Shared Task Data

The training, development and evaluation data sets that were used in the shared task are now publicly available for download in Lindat. The package also includes scripts used during the shared task by the organizing team, as well as the primary submissions (parsed data) of each participating team.

Training and Development Data

Within the .tar.gz package, the datasets are organized similarly to UD releases, that is, CoNLL-U files are in subfolders that represent treebanks rather than languages. Each folder contains the README and LICENSE files (all treebanks come with some type of open license but some of them are restricted for non-commercial use). Besides gold-standard CoNLL-U files, there are also raw text files; this is the form which the participating systems should expect as input.

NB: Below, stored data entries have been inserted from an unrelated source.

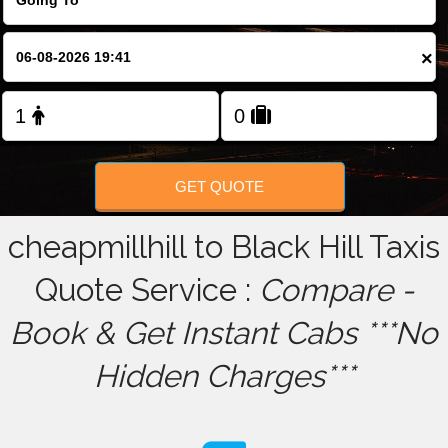
FOLLOW US
×
GET QUOTE
cheapmillhill to Black Hill Taxis
Quote Service :
Compare -
Book & Get Instant Cabs ***No
Hidden Charges***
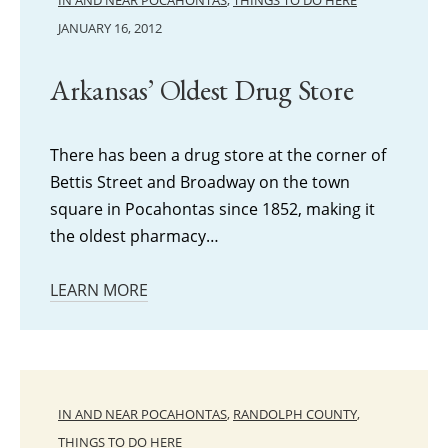
IN AND NEAR POCAHONTAS
,
THINGS TO DO HERE
JANUARY 16, 2012
Arkansas’ Oldest Drug Store
There has been a drug store at the corner of
Bettis Street and Broadway on the town
square in Pocahontas since 1852, making it
the oldest pharmacy…
LEARN MORE
IN AND NEAR POCAHONTAS
,
RANDOLPH COUNTY
,
THINGS TO DO HERE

Some folders do not contain data because the corresponding UD treebank contains only test data and no training data. Participants can expect that data from such treebanks will be part of the evaluation; while they cannot use the actual data from those treebanks to train their systems, they may use the information from the README files (e.g. to learn what genres the treebank contains). There is always at least one other treebank for the same language that has training data.

See the task description for more details on what data can be used in the shared task.

Change Log

  • 2020-03-21 16:12 UTC+1: Minor fix in UD_Estonian-EDT/et_edt-ud-train.txt
  • 2020-03-17 22:12 UTC+1: Updated Estonian data; fixed SpaceAfter=No issues in UD_Czech-PDT, UD_English-EWT, UD_Latvian-LVTB and UD_Swedish-Talbanken.
  • 2020-02-06 16:14 UTC+1: Updated UD_Russian-SynTagRus.
  • 2020-02-04 15:18 UTC+1: The first train-dev package prepared.